PROBLEM DESCRIPTION -> Set the records down again, exactly, without their images.

(Beginning of TASK DATA)

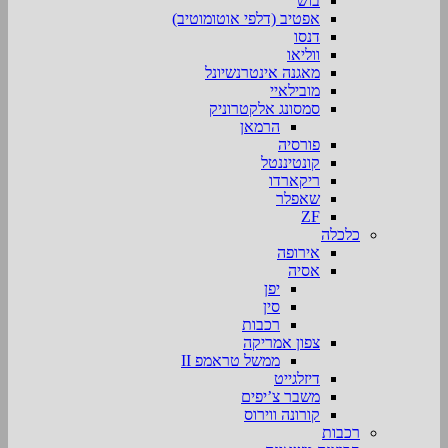
בוש
אפטיב (דלפי אוטומוטיב)
דנסו
ווליאו
מאגנה אינטרנשיונל
מובילאיי
סמסונג אלקטרוניק
הרמאן
פורסיה
קונטיננטל
ריקארדו
שאפלר
ZF
כלכלה
אירופה
אסיה
יפן
סין
רכבות
צפון אמריקה
ממשל טראמפ II
דיזלגייט
משבר צ’יפים
קורונה ווירוס
רכבות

(End of TASK DATA)

YOUR SOLUTION ->
בוש
אפטיב (דלפי אוטומוטיב)
דנסו
ווליאו
מאגנה אינטרנשיונל
מובילאיי
סמסונג אלקטרוניק
הרמאן
פורסיה
קונטיננטל
ריקארדו
שאפלר
ZF
כלכלה
אירופה
אסיה
יפן
סין
רכבות
צפון אמריקה
ממשל טראמפ II
דיזלגייט
משבר צ’יפים
קורונה ווירוס
רכבות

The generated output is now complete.